There is a long, predominantly Western tradition of speaking of the Spirit as the vinculum caritatis between Father and Son, which - if taken to mean that in the divine life the indiscerptibility of love and knowledge is such that God's generation and procession enfold one another, the Spirit acting as the bond of love between Father and Son, the Son as the bond of knowledge between the Father and Spirit, the Father being the source of both - is a good and even necessary term. But it can also be misleading, in various ways: as Orthodox theologians occasionally worry, it can give the appearance that the Spirit is not irreducibly "personal" as Father and Son.
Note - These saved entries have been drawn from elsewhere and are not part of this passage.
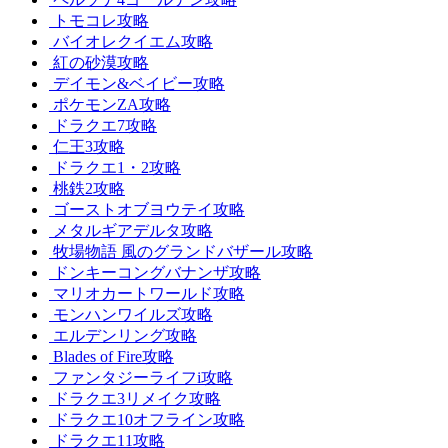
トモコレ攻略
バイオレクイエム攻略
紅の砂漠攻略
デイモン&ベイビー攻略
ポケモンZA攻略
ドラクエ7攻略
仁王3攻略
ドラクエ1・2攻略
桃鉄2攻略
ゴーストオブヨウテイ攻略
メタルギアデルタ攻略
牧場物語 風のグランドバザール攻略
ドンキーコングバナンザ攻略
マリオカートワールド攻略
モンハンワイルズ攻略
エルデンリング攻略
Blades of Fire攻略
ファンタジーライフi攻略
ドラクエ3リメイク攻略
ドラクエ10オフライン攻略
ドラクエ11攻略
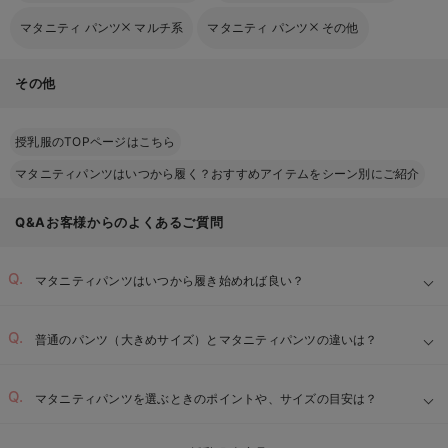
マタニティ パンツ
マルチ系
マタニティ パンツ
その他
その他
授乳服のTOPページはこちら
マタニティパンツはいつから履く？おすすめアイテムをシーン別にご紹介
Q&Aお客様からのよくあるご質問
マタニティパンツはいつから履き始めれば良い？
普通のパンツ（大きめサイズ）とマタニティパンツの違いは？
マタニティパンツを選ぶときのポイントや、サイズの目安は？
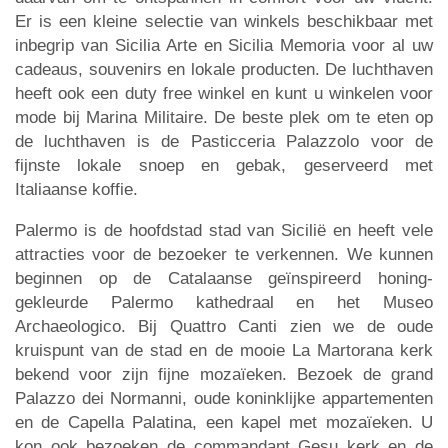
Er is een kleine selectie van winkels beschikbaar met
inbegrip van Sicilia Arte en Sicilia Memoria voor al uw
cadeaus, souvenirs en lokale producten. De luchthaven
heeft ook een duty free winkel en kunt u winkelen voor
mode bij Marina Militaire. De beste plek om te eten op
de luchthaven is de Pasticceria Palazzolo voor de
fijnste lokale snoep en gebak, geserveerd met
Italiaanse koffie.
Palermo is de hoofdstad stad van Sicilië en heeft vele
attracties voor de bezoeker te verkennen. We kunnen
beginnen op de Catalaanse geïnspireerd honing-
gekleurde Palermo kathedraal en het Museo
Archaeologico. Bij Quattro Canti zien we de oude
kruispunt van de stad en de mooie La Martorana kerk
bekend voor zijn fijne mozaïeken. Bezoek de grand
Palazzo dei Normanni, oude koninklijke appartementen
en de Capella Palatina, een kapel met mozaïeken. U
kon ook bezoeken de commandant Gesu kerk en de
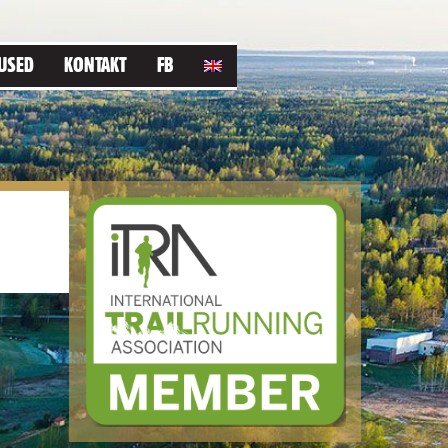
USED
KONTAKT
FB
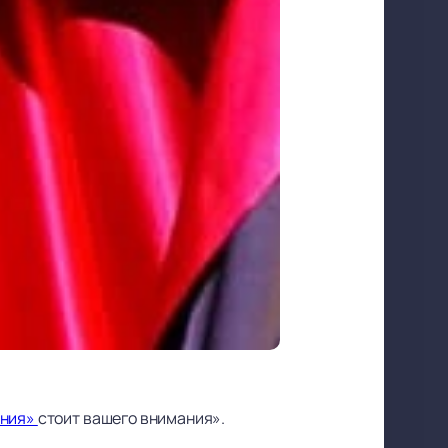
ения»
стоит вашего внимания».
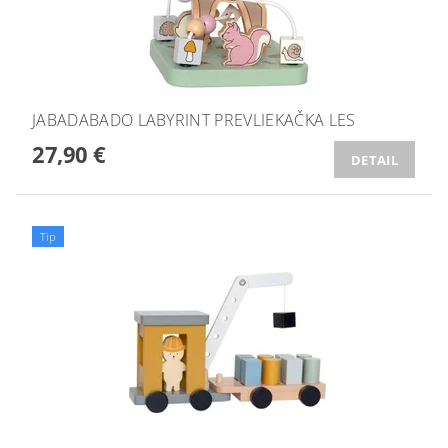
JABADABADO LABYRINT PREVLIEKAČKA LES
27,90 €
DETAIL
Tip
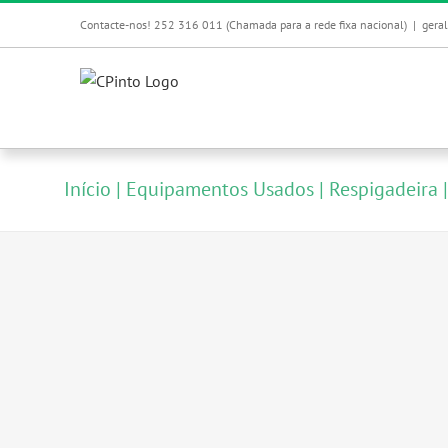
Skip
Contacte-nos! 252 316 011 (Chamada para a rede fixa nacional)
|
gera
to
content
Início
Equipamentos Usados
Respigadeira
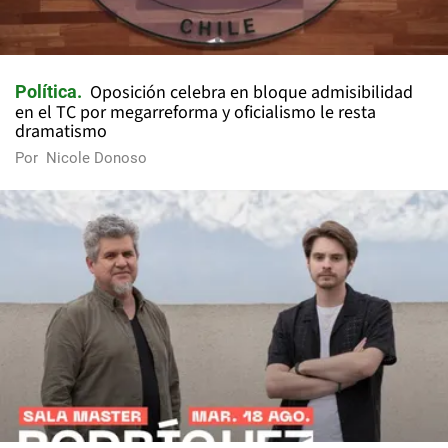
Oposición celebra en bloque admisibilidad
Política
en el TC por megarreforma y oficialismo le resta
dramatismo
Por
Nicole Donoso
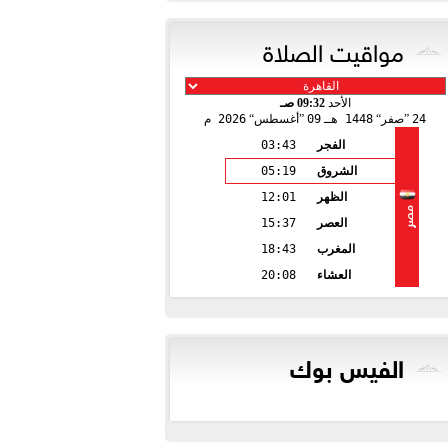
مواقيت الصلاة
الأحد
09:32 صـ
24
صفر
1448 هـ
09
أغسطس
2026 م
الفجر
03:43
الشروق
05:19
الظهر
12:01
مصر
العصر
15:37
المغرب
18:43
العشاء
20:08
الفيس بوك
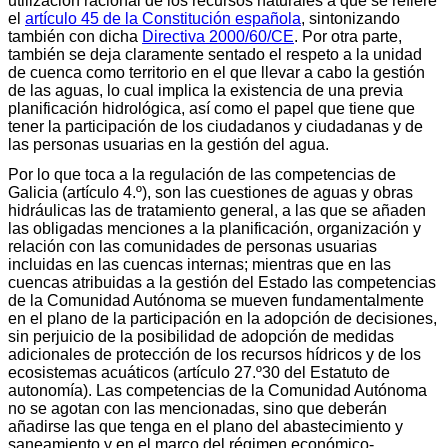
utilización racional de los recursos naturales a que se refiere
el
artículo 45 de la Constitución española
, sintonizando
también con dicha
Directiva 2000/60/CE
. Por otra parte,
también se deja claramente sentado el respeto a la unidad
de cuenca como territorio en el que llevar a cabo la gestión
de las aguas, lo cual implica la existencia de una previa
planificación hidrológica, así como el papel que tiene que
tener la participación de los ciudadanos y ciudadanas y de
las personas usuarias en la gestión del agua.
Por lo que toca a la regulación de las competencias de
Galicia (artículo 4.º), son las cuestiones de aguas y obras
hidráulicas las de tratamiento general, a las que se añaden
las obligadas menciones a la planificación, organización y
relación con las comunidades de personas usuarias
incluidas en las cuencas internas; mientras que en las
cuencas atribuidas a la gestión del Estado las competencias
de la Comunidad Autónoma se mueven fundamentalmente
en el plano de la participación en la adopción de decisiones,
sin perjuicio de la posibilidad de adopción de medidas
adicionales de protección de los recursos hídricos y de los
ecosistemas acuáticos (artículo 27.º30 del Estatuto de
autonomía). Las competencias de la Comunidad Autónoma
no se agotan con las mencionadas, sino que deberán
añadirse las que tenga en el plano del abastecimiento y
saneamiento y en el marco del régimen económico-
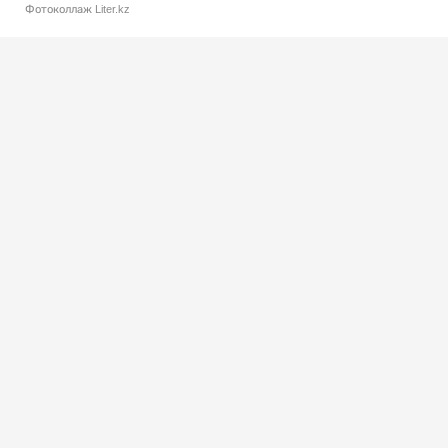
Фотоколлаж Liter.kz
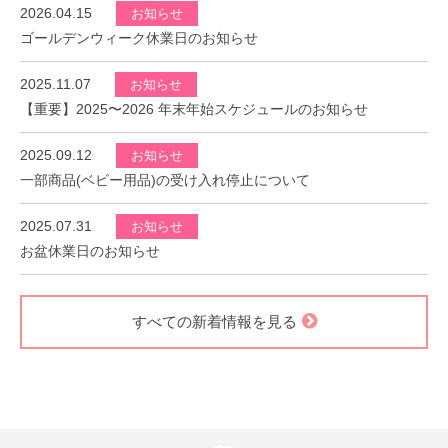
2026.04.15
お知らせ
ゴールデンウィーク休業日のお知らせ
2025.11.07
お知らせ
【重要】2025〜2026 年末年始スケジュールのお知らせ
2025.09.12
お知らせ
一部商品(ベビー用品)の受け入れ停止について
2025.07.31
お知らせ
お盆休業日のお知らせ
すべての新着情報を見る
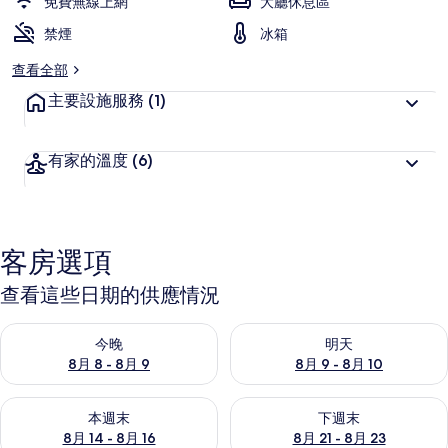
免費無線上網
大廳休息區
禁煙
冰箱
查看全部
主要設施服務
(1)
有家的溫度
(6)
客房選項
查看這些日期的供應情況
查看今晚 (8月 8 - 8月 9) 的供應情況
查看明天 (8月 9 - 8月 10) 的
今晚
明天
8月 8 - 8月 9
8月 9 - 8月 10
查看本週末 (8月 14 - 8月 16) 的供應情況
查看下週末 (8月 21 - 8月 23
本週末
下週末
8月 14 - 8月 16
8月 21 - 8月 23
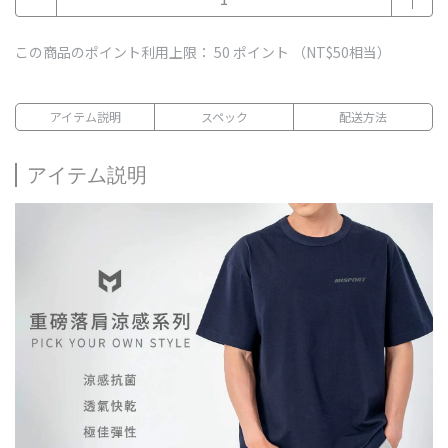
この商品のポイント利用上限：
50
ポイント （
NT$50
相当）
アイテム説明
スペック
配送方法
アイテム説明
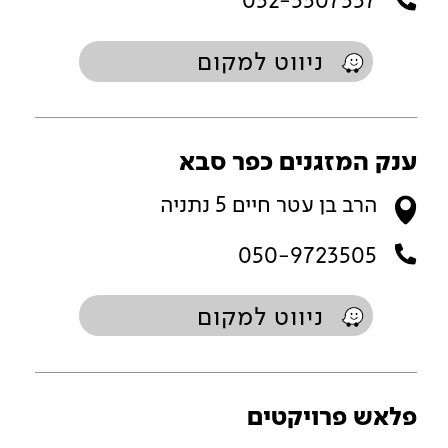
052-3507337
ניווט למקום
ענק המזגנים כפר סבא
הרב בן עטר חיים 5 נתניה
050-9723505
ניווט למקום
פלאש פרויקטים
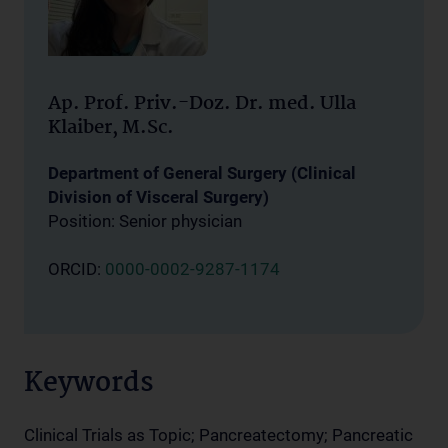
Ap. Prof. Priv.-Doz. Dr. med. Ulla
Klaiber, M.Sc.
Department of General Surgery (Clinical
Division of Visceral Surgery)
Position: Senior physician
ORCID:
0000-0002-9287-1174
Keywords
Clinical Trials as Topic; Pancreatectomy; Pancreatic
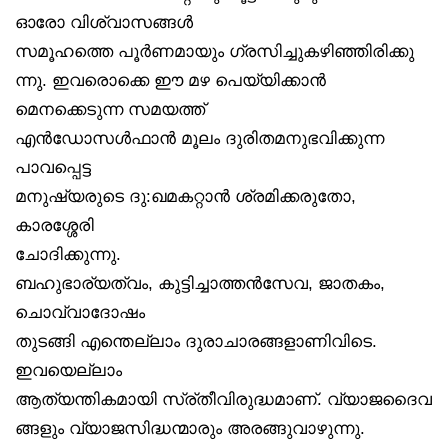
ഓരോ വിശ്വാസങ്ങൾ
സമൂഹത്തെ പൂർണമായും ഗ്രസിച്ചുകഴിഞ്ഞിരിക്കു
ന്നു. ഇവരൊക്കെ ഈ മഴ പെയ്യിക്കാൻ
മെനക്കെടുന്ന സമയത്ത്
എൻഡോസൾഫാൻ മൂലം ദുരിതമനുഭവിക്കുന്ന
പാവപ്പെട്ട
മനുഷ്യരുടെ ദു:ഖമകറ്റാൻ ശ്രമിക്കരുതോ,
കാരശ്ശേരി
ചോദിക്കുന്നു.
ബഹുഭാര്യത്വം, കുട്ടിച്ചാത്തൻസേവ, ജാതകം,
ചൊവ്വാദോഷം
തുടങ്ങി എന്തെല്ലാം ദുരാചാരങ്ങളാണിവിടെ.
ഇവയെല്ലാം
ആത്യന്തികമായി സ്ര്തീവിരുദ്ധമാണ്. വ്യാജദൈവ
ങ്ങളും വ്യാജസിദ്ധന്മാരും അരങ്ങുവാഴുന്നു.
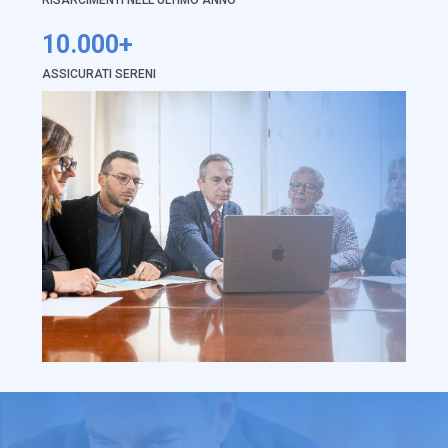
10.000+
ASSICURATI SERENI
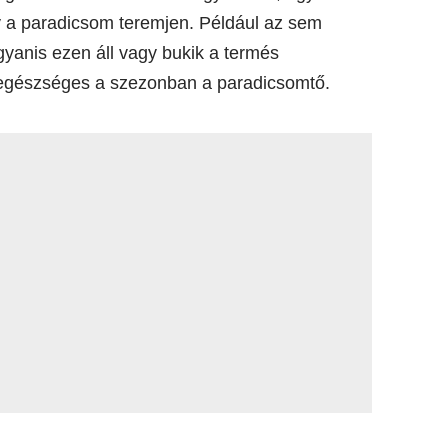
 a paradicsom teremjen. Például az sem
yanis ezen áll vagy bukik a termés
egészséges a szezonban a paradicsomtő.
Correctly understood, however, it does none of this; and it depicts the Spirit as not simply the love of Father and Son, but also everlastingly the differentiation of that love, the third term, the outward, "straying," prodigal second intonation of that love.
Whatever the merit may be of Hart's evaluation of the tradition in general (and stricken as I am by intellectual hero worship, I doubt I could ever flatly disagree with him), Grenz's pneumatology seems to fall far short of Hart's "correctly understood" application of the tradition. Instead, Grenz sums his position up thus:
The personhood of the Spirit arises from the personal character of God as well. The love that binds the Father and the Son is the essence of the one God, for "God is love." God is also personal. Therefore his essential nature - love - is likewise personal. This essence is also the third person of the Trinity, the Holy Spirit, who as the "concretization" of that essential divine character must be person.
I would like here to point out merely the most obvious flaw with this line of reasoning: simply because something is person does not mean that it is a person. The adjective "personal" in general usage - and, it would appear to me, in the above usage - means that object of the adjective involves persons. The love of the Father and the Son is personal because it involves the hypostases Father and Son. The love in my marriage is arguably personal on the same grounds, that it involves two (and hopefully only two) persons. By Grenz's logic, this makes the love in my marriage a person in its own right. Grenz argues, and I certainly agree, that God is personal, but it is because he is "constituted" of persons. I likewise agree that his love is personal, but again it is personal because it is "shared" among persons. None of this demands that the love is itself a person distinct from the persons who share the personal love.
In short, simply calling something personal does not logically demonstrate that it is a person. PC owners everywhere can sleep easy tonight.